What the task requires: Go line by line through the records and tally those that include "tempo". Respond with the tally only.

** Opening Given records block **

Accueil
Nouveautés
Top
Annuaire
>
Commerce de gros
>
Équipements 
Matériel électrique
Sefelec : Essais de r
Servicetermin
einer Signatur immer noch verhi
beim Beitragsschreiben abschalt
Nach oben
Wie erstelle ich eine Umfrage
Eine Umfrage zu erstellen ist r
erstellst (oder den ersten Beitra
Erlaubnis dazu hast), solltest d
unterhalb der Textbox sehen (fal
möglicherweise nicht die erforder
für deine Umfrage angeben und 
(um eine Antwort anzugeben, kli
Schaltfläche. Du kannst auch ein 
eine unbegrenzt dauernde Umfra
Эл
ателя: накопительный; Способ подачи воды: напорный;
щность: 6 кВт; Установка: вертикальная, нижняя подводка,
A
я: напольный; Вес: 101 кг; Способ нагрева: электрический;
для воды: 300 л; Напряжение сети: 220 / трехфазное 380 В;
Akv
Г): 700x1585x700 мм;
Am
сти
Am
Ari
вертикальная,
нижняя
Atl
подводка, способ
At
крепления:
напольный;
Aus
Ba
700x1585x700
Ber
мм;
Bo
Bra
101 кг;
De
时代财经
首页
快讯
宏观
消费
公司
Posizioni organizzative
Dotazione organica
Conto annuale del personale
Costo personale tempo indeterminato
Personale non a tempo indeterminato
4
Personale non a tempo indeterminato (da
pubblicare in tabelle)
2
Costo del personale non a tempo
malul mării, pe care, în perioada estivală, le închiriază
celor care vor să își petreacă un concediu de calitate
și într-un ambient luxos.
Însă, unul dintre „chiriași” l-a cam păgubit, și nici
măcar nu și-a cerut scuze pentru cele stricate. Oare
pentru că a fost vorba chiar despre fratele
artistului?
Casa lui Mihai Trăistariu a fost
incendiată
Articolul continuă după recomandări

** Closing Given records block **

Response to the task: 4